Items listed in a dataset:
* * *

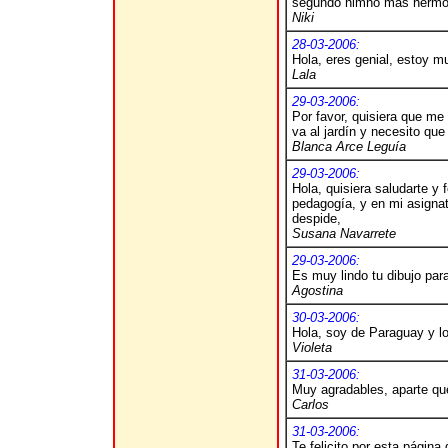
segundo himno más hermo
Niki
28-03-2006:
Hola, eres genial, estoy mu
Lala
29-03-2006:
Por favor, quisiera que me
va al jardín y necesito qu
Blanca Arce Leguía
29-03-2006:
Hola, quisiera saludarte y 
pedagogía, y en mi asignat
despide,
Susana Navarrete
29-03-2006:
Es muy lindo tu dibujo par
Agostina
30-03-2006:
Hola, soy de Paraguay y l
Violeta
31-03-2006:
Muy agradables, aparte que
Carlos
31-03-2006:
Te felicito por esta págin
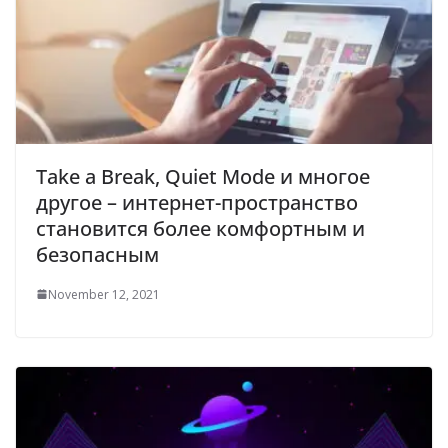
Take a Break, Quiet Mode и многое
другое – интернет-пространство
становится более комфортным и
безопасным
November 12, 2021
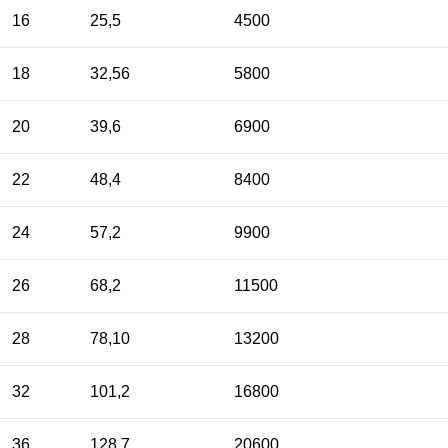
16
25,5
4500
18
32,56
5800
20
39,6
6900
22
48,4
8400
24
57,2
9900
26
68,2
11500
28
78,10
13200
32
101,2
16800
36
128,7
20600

* * *

▶ _ABOUT THIS TASK_: Since the pictures are not wanted, copy only the text of the records above, exactly.

▶ _ANSWER_:
segundo himno más hermo
Niki
28-03-2006:
Hola, eres genial, estoy mu
Lala
29-03-2006:
Por favor, quisiera que me
va al jardín y necesito qu
Blanca Arce Leguía
29-03-2006:
Hola, quisiera saludarte y 
pedagogía, y en mi asignat
despide,
Susana Navarrete
29-03-2006:
Es muy lindo tu dibujo par
Agostina
30-03-2006:
Hola, soy de Paraguay y l
Violeta
31-03-2006:
Muy agradables, aparte que
Carlos
31-03-2006:
Te felicito por esta págin
Take a Break, Quiet Mode и многое
другое – интернет-пространство
становится более комфортным и
безопасным
November 12, 2021
16
25,5
4500
18
32,56
5800
20
39,6
6900
22
48,4
8400
24
57,2
9900
26
68,2
11500
28
78,10
13200
32
101,2
16800
36
128,7
20600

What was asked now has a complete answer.